Saved data entries:
<<<<

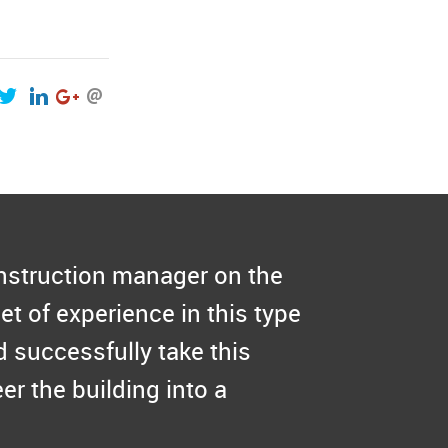
onstruction manager on the
et of experience in this type
 successfully take this
er the building into a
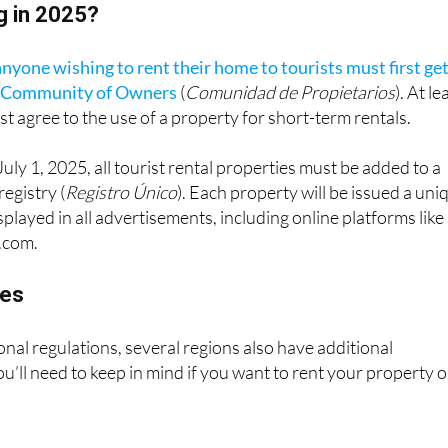
anyone wishing to rent their home to tourists must first ge
r Community of Owners
(
Comunidad de Propietarios
). At le
t agree to the use of a property for short-term rentals.
 July 1, 2025, all tourist rental properties must be added to a
registry (
Registro Único
). Each property will be issued a uni
played in all advertisements, including online platforms like
.com.
les
onal regulations, several regions also have additional
u’ll need to keep in mind if you want to rent your property 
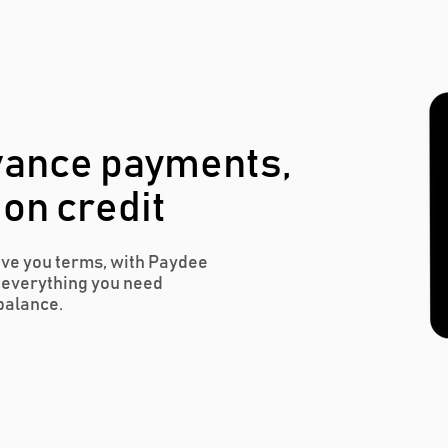
vance payments,
 on credit
ive you terms, with Paydee
r everything you need
balance.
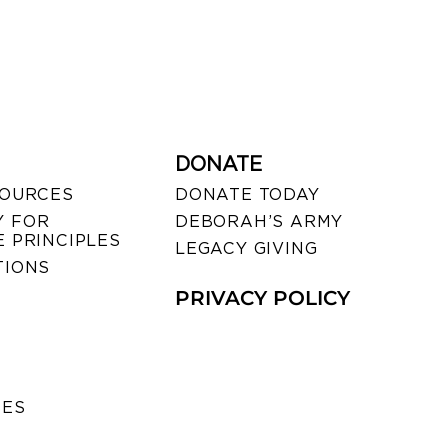
DONATE
SOURCES
DONATE TODAY
 FOR
DEBORAH’S ARMY
 PRINCIPLES
LEGACY GIVING
TIONS
PRIVACY POLICY
SES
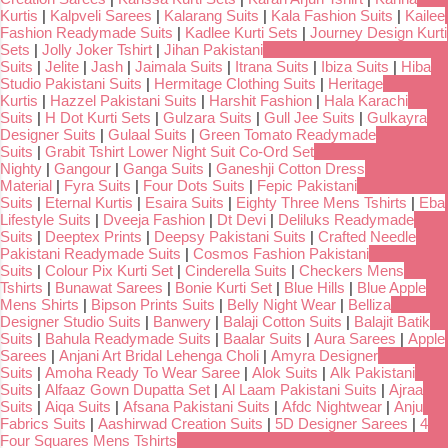
Kurtis
|
Kalpveli Sarees
|
Kalarang Suits
|
Kala Fashion Suits
|
Kailee
Fashion Readymade Suits
|
Kadlee Kurti Sets
|
Journey Design Kurti
Sets
|
Jolly Joker Tshirt
|
Jihan Pakistani
Suits
|
Jelite
|
Jash
|
Jaimala Suits
|
Itrana Suits
|
Ibiza Suits
|
Hiba
Studio Pakistani Suits
|
Hermitage Clothing Suits
|
Heritage
Kurtis
|
Hazzel Pakistani Suits
|
Harshit Fashion
|
Hala Karachi
Suits
|
H Dot Kurti Sets
|
Gulzara Suits
|
Gull Jee Suits
|
Gulkayra
Designer Suits
|
Gulaal Suits
|
Green Tomato Readymade
Suits
|
Grabit Tshirt Lower Night Suit Co-Ord Set
Nighty
|
Gangour
|
Ganga Suits
|
Ganeshji Cotton Dress
Material
|
Fyra Suits
|
Four Dots Suits
|
Fepic Pakistani
Suits
|
Eternal Kurtis
|
Esaira Suits
|
Eighty Three Mens Tshirts
|
Eba
Lifestyle Suits
|
Dveeja Fashion
|
Dt Devi
|
Deliluks Readymade
Suits
|
Deeptex Prints
|
Deepsy Pakistani Suits
|
Crafted Needle
Pakistani Readymade Suits
|
Cosmos Fashion Pakistani
Suits
|
Colour Pix Kurti Set
|
Cinderella Suits
|
Checkers Mens
Tshirts
|
Bunawat Sarees
|
Bonie Kurti Set
|
Blue Hills
|
Blue Apple
Mens Shirts
|
Bipson Prints Suits
|
Belly Night Wear
|
Belliza
Designer Studio Suits
|
Banwery
|
Balaji Cotton Suits
|
Balajit Batik
Suits
|
Bahula Readymade Suits
|
Baalar Suits
|
Aura Sarees
|
Apple
Sarees
|
Anjani Art Bridal Lehenga Choli
|
Amyra Designer
Suits
|
Amoha Ready To Wear Saree
|
Alok Suits
|
Alk Pakistani
Suits
|
Alfaaz Gown Dupatta Set
|
Al Laam Pakistani Suits
|
Ajraa
Suits
|
Aiqa Suits
|
Afsana Pakistani Suits
|
Afdc Nightwear
|
Anju
Fabrics Suits
|
Aashirwad Creation Suits
|
5D Designer Sarees
|
4
Four Squares Mens Tshirts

>>>>

WHAT IS NEEDED:
The word is "Four". Copy every line above where it appears.

WRITTEN ANSWER:
Four Dots Suits
Four Squares Mens Tshirts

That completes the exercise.